Wow. Loss leader pricing has one purpose; to put out the competition's lights. If used for any other reason it is really just an exercise in incompetence.

And no, I don't remember Best Buy and Walmart having a huge selection or loss-leader prices. In fact I can't figure out how Best Buy ever sold a CD considering how expensive they were and still are, last I looked. Walmart may have had and still have loss-leader pricing for CDs but their selection has never been "huuuuuge" focusing instead on more recognized artists, leaving market space for actual music stores to carry a wider selection of lesser-known artists. In short, Walmart and Best Buy have never had anything approximating a monopoly on CDs sales. In fact, neither of them are even the #1 retailer for CDs -- Amazon is.

See, 15 years ago and today do not occupy the same space in time, so feel free to stop jumping back and forth as though they are one in the same.. I gave an example of what two businesses did IN MADISON (and in other locations I am sure) approximately 15 years ago.

If you lived on the east side after Best Buy did that and think they didn't have a monopoly on cd sales for that area you are wrong. And how have national statistics crept into this conversation? Last time i checked there were strange words like regional and test, and companies were allowed to apply those words and their definitions to their business practices as they chose.


The demise of the CD retail market has zero to do with loss-lead pricing and is almost entirely attributable to technology shifts giving major labels the ability to skip the record shop altogether and smaller artists to basically self-distribute through electronic means. Walmart isn't the only retailer to scale back their CD selection -- everybody has except maybe vintage specialty shops. The market just isn't there any more. Hell, some car companies have stopped putting CD players in their cars because they're wasting valuable real estate on the head unit.

Again, I am talking about the loss leader actions of two businesses at a certain place and time. What the above has to do with Madison in 1999 is beyond me.

As for 150% of the previous prices, best I can tell Walmart still sells CDs for about $9 to $13-14. The first CD I bought cost $17. That was back in 1988. Adjusted for inflation that would be $35 today. In the early to mid 90s when CDs had achieved ubiquitous market penetration, the average price dropped to about $12 if you shopped around or found it on special, or about $15 if you just walked into a CD/casette hawker like Camelot or Tower Records and grabbed it off the non-sale rack. Again, adjusted for inflation that would be about $18-$24 in today's money. So I don't see how Walmart is supposedly jacking up the prices when at worst they've held their own in nominal terms thus gone down in real terms, and may actually still be lower than the likes that Tower/Camelot/Borders/etc. charged 15-20 years ago even in nominal terms.

Completely irrelevant to anything I have said.

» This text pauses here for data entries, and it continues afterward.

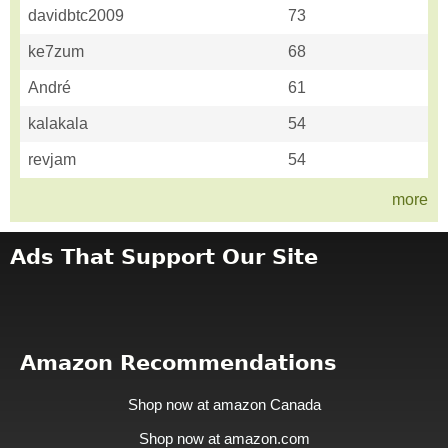
davidbtc2009
73
ke7zum
68
André
61
kalakala
54
revjam
54
more
Ads That Support Our Site
Amazon Recommendations
Shop now at amazon Canada
Shop now at amazon.com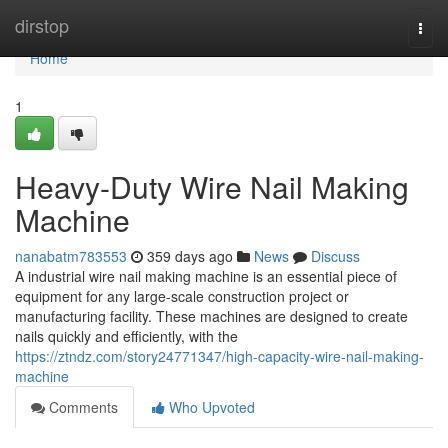
Home
dirstop
Togg
navi
Home
1
Heavy-Duty Wire Nail Making
Machine
nanabatm783553
359 days ago
News
Discuss
A industrial wire nail making machine is an essential piece of
equipment for any large-scale construction project or
manufacturing facility. These machines are designed to create
nails quickly and efficiently, with the
https://ztndz.com/story24771347/high-capacity-wire-nail-making-
machine
Comments
Who Upvoted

While their durability was oversold when they first hit the market, CDs are more durable when taken care of. A properly stored and handled CD will have the same sound quality after its one millionth play as it does on its first. Try that with an LP or a cassette. And while they're certainly vulnerable to deep scratching, they can sustain far more surface scratching than vinyl can without impacting sound quality.

Furthermore, CDs are a lossless format. Digital recording captures audio sound more accurately (for instance, no tape saturation) and suffers no loss in sound quality in the production and mixing process if the original recording and the mixing/production are also done in a lossless digital format. If there's an issue with sound quality of any given CD, that was a decision or error made in the production process, not because of any inherent flaws in the format. (See Pogue Mahon by The Pogues for instance.) I don't think people who sing the praises of LPs have any idea the magnitude of sonic compromises required to fit a standard-length album on a 12" LP. The sound data on a properly produced CD is far more complete.

If anything is the biggest scam in the history of music retail, it's mp3s. While they're a lot more convenient, they represent a significant regression in audio quality, and you're still paying about as much per track as if it were a CD-quality reproduction. Plus there's virtually zero incremental cost to distribute electronic copies of music but it's still priced like there is.
I put my answers in bold above...not yelling, just wanted to differentiate the answers from the initial comments, thought it was easier to read bold than underlined.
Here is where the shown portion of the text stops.